Home Ad Exchange News Dstillery Chief Data Scientist Talks Data Science And Paid Advertising

Dstillery Chief Data Scientist Talks Data Science And Paid Advertising

SHARE:

Claudia PerlichDstillery’s investment in data science dates to 2008, when the company – then known as Media6degrees – first applied big data analysis with a social skew. Since then it has broadened its focus to a wider range of digital media, but has retained its emphasis on the data.

The person in charge of those efforts today is Claudia Perlich. As chief scientist, she oversees the data and algorithms that drive decisioning, targeting and fraud detection for the programmatic ad network.
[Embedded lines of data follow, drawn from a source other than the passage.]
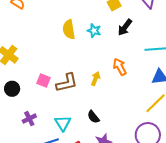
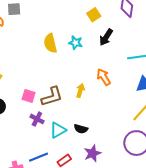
black semicircle: (93, 117) -> (81, 129), turned -32
purple cross: (29, 119) -> (37, 119), moved, turned -32
cyan triangle: (63, 123) -> (58, 130), moved, turned 36

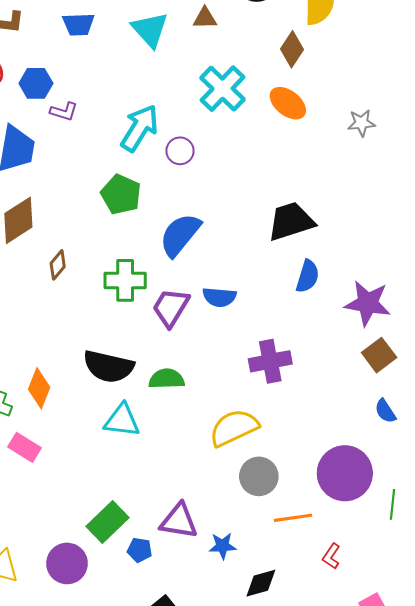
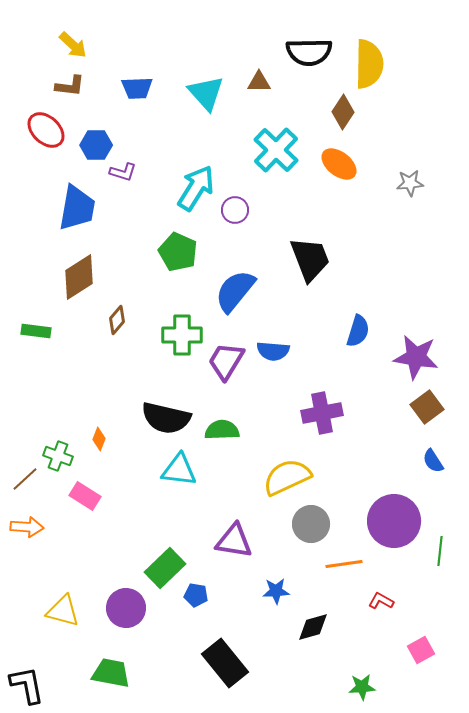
black trapezoid: (291, 221) -> (310, 259), moved, turned 87
orange diamond: (39, 388) -> (99, 439), size x0.6
purple triangle: (179, 521) -> (234, 541), moved
red L-shape: (331, 556) -> (381, 601), turned 85

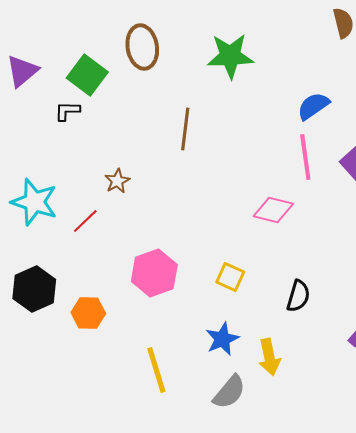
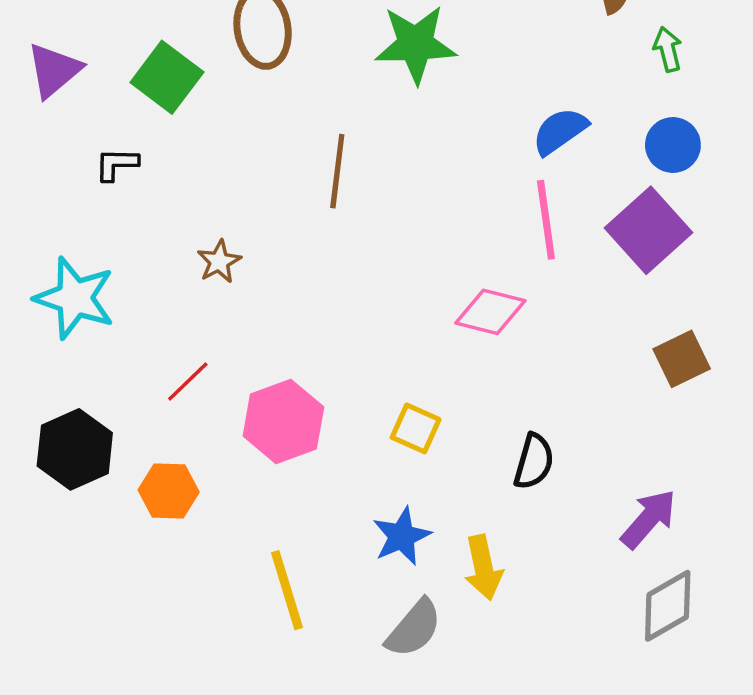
black L-shape: (67, 111) -> (116, 164), moved
red line: (85, 221) -> (188, 381), moved

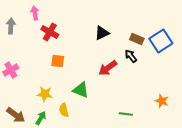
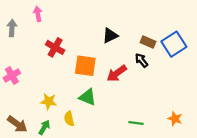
red cross: (50, 32) -> (55, 47), moved
orange square: (58, 61) -> (85, 66), moved, size x1.5
orange star: (162, 101) -> (175, 119), moved

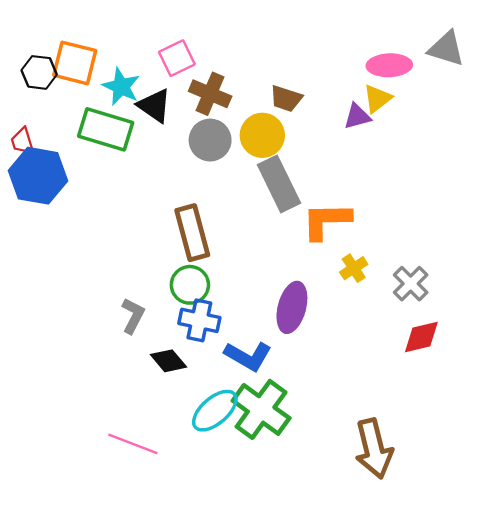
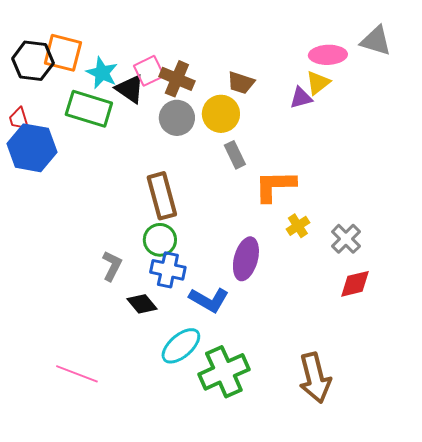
pink square: (177, 58) -> (149, 71), moved
black hexagon: (39, 72) -> (33, 61), size x1.4
gray rectangle: (279, 184) -> (235, 155), size x0.6
green cross: (261, 409) -> (224, 372), moved, turned 30
pink line: (133, 444) -> (77, 374), moved

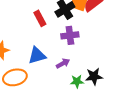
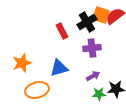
purple arrow: (63, 63) -> (93, 76), moved

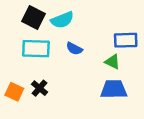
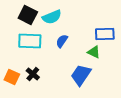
blue semicircle: (74, 49) -> (62, 41), turned 96
blue trapezoid: (114, 89) -> (81, 75), moved, turned -55

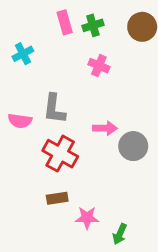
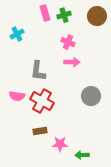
pink semicircle: (20, 121) -> (17, 96), moved
pink arrow: (105, 128) -> (72, 62), moved
green arrow: (120, 234) -> (82, 155), turned 64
She started four years ago at Dstillery, where top clients include American Express, AT&T, Time Warner Cable and Neiman Marcus. Previously she worked for IBM Research focusing on predictive modeling and marketing.

Perlich spoke to AdExchanger about data science as it relates to paid advertising, programmatic methodologies and cross-device targeting.

AdExchanger: In what category do you bucket yourself? Any interest in launching a “self serve” business?

CLAUDIA PERLICH: The “bucket” question has always been a challenge for us. Terry Kawaja puts Dstillery in the “Targeted Ad Network” bucket on his LUMAscape, which is probably the most appropriate. But our services encompass the core of a DSP and the core of a DMP. We are a company focused on identifying new customers for our marketing partners, and we provide a full suite of services allowing those partners to execute on that intelligence across any channel.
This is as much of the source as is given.